When no-cost support options for all editions of Windows Server 2003 and 2003 R2 come to an end on July 14, 2015, organizations that have failed to take remedial action will be vulnerable to security breaches when new flaws in their operating systems (OSs) are discovered and fixes are no longer readily available. These challenges will be compounded by the lack of vendor-provided support. Companies still running these products must analyze the impact of this event on their businesses carefully and make decisions about what actions to take.

The many approaches for mitigating these risks range from taking no action to migrating all existing systems that will be affected. Tools that assist with the migration process are available, and they even target cloud-based hosting, which is a key IT initiative in many organizations.

This research report will help IT decision-makers evaluate the risks and costs associated with each approach, and it will single out some items that are often overlooked.

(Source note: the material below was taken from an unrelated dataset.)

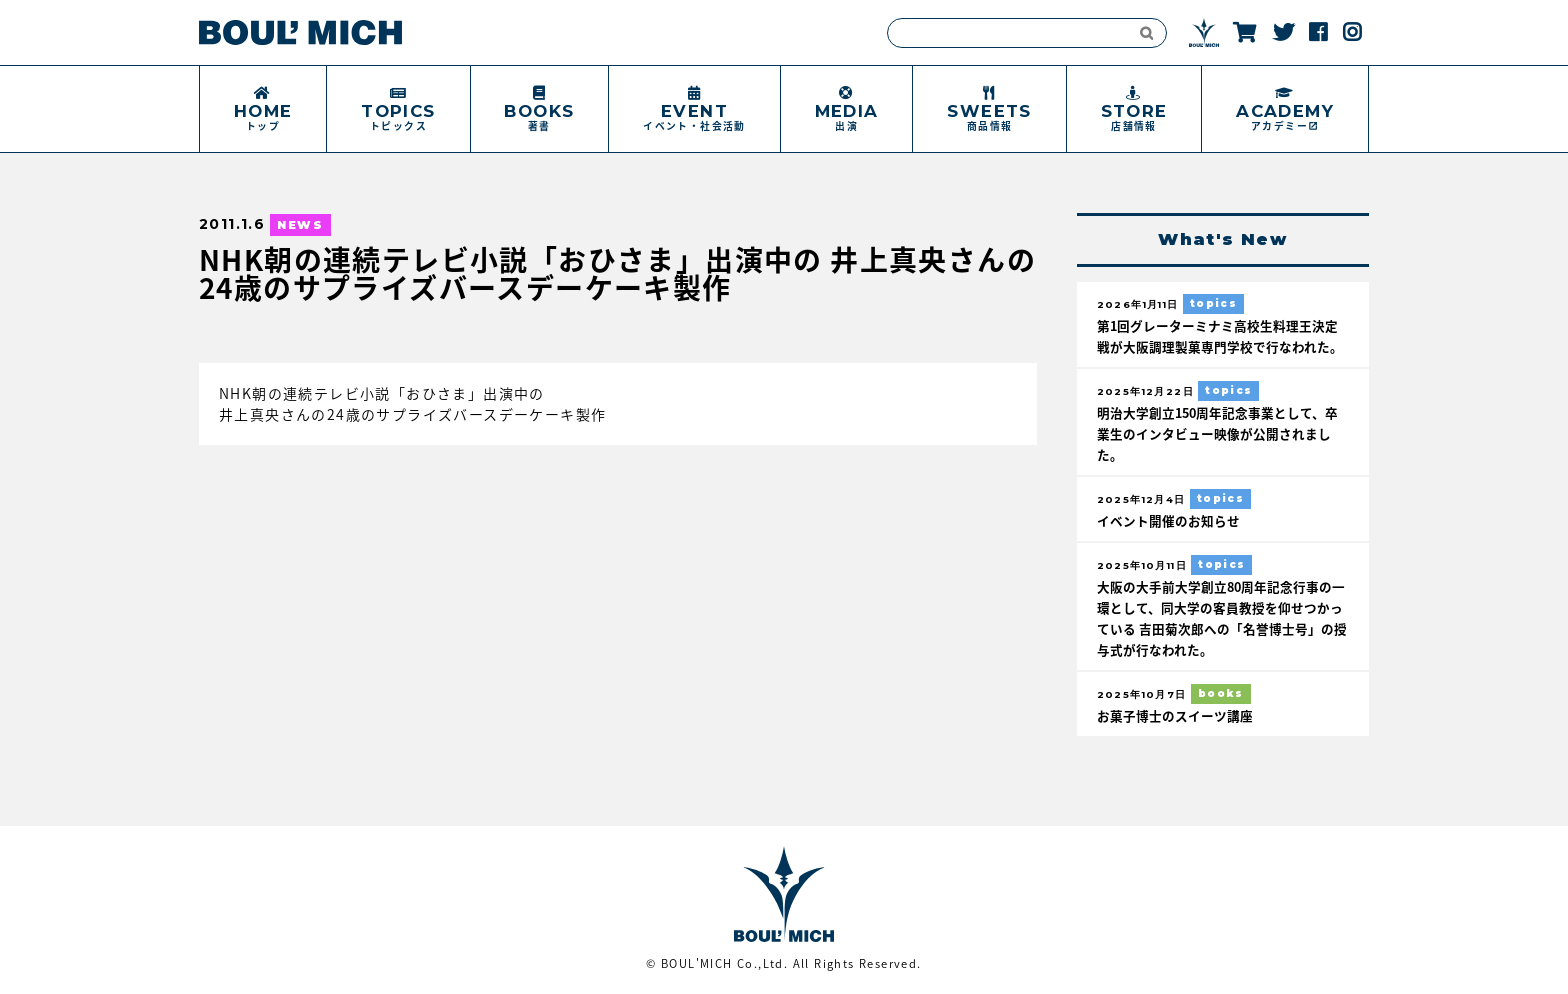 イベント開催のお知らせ (1168, 520)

  • Risks have associated costs.
  • We review several options for mitigation in this report. None of them is intended to stand alone. Each organization will need to choose options that, when combined, will produce the optimal solution.
  • For applications that reside in data centers certified to comply with quality standards, such SSAE 16 or ISO 27001, non-migration options must be excluded from consideration.
  • Internally, labor resources are frequently considered zero-cost because they do not have direct budget impact. But the allocation of these resources has associated opportunity costs from delaying other projects, which will produce a ripple effect in the business.
  • When an application’s failure has an impact on revenue, it can quickly become a liability.
  • Organizations must make a full accounting of all costs associated with the existing state of their systems, the migration costs, and the expected end states.
  • Any skillset that becomes rarified incurs a cost increase. As tech environments shift toward the newer versions, proficiency with older versions fades away, so personnel who deal with them are highly specialized, and they demand commensurate compensation.
  • Determining the importance of each application and tying it to the bottom line is a relatively easy exercise for those in the revenue path, but estimating a worst-case outage has many variables, and it’s unique to each business and application.
  • Organizations evaluating their mitigation options must understand that without a custom support agreement — and these are expensive — no patches will be available for critical security vulnerabilities discovered after public support has ended.
  • External factors, such as regulatory compliance requirements, may exclude mitigation options that avoid or defer OS migration.  Financial services and health care are two industries that have specific constraints in this area.